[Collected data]
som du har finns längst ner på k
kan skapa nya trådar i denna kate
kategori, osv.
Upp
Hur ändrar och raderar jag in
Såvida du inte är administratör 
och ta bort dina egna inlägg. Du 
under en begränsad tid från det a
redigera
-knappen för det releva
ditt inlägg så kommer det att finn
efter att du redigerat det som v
==
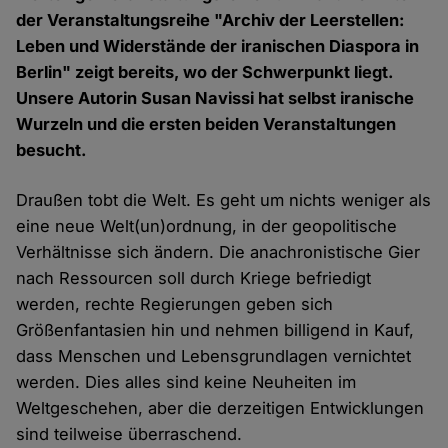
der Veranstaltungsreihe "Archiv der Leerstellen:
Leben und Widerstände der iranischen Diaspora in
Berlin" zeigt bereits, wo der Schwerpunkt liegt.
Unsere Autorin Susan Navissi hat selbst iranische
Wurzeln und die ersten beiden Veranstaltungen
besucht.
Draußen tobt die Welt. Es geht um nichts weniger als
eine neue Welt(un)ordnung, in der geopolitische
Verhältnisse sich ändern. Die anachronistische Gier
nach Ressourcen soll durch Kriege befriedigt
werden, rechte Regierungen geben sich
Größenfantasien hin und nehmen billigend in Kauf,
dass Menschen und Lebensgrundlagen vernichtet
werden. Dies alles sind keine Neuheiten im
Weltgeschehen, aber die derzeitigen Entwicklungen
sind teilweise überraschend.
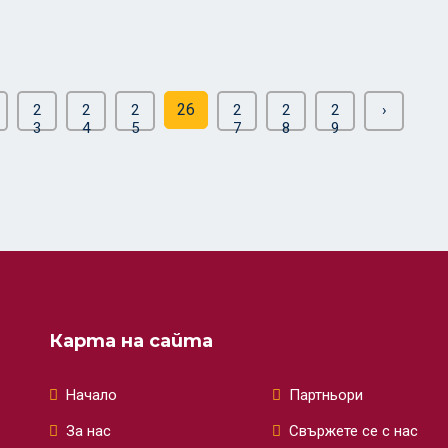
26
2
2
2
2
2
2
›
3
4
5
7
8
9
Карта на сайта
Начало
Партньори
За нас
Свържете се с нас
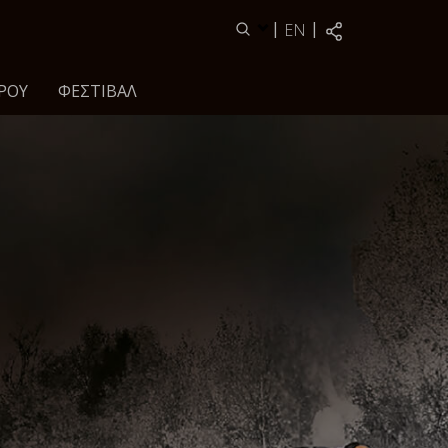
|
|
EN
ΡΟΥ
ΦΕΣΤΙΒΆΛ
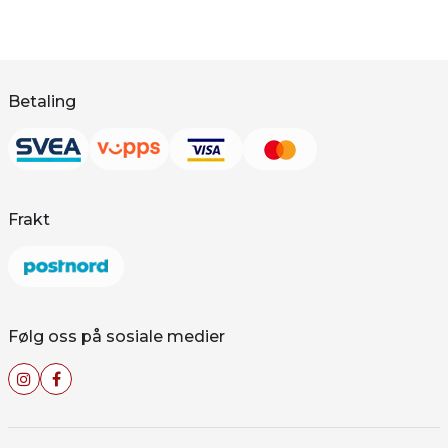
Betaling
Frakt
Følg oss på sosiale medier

→ **Task brief**
Working through the records, copy each line in which the word "werden" appears.

→ **Task output**
werden, rechte Regierungen geben sich
werden. Dies alles sind keine Neuheiten im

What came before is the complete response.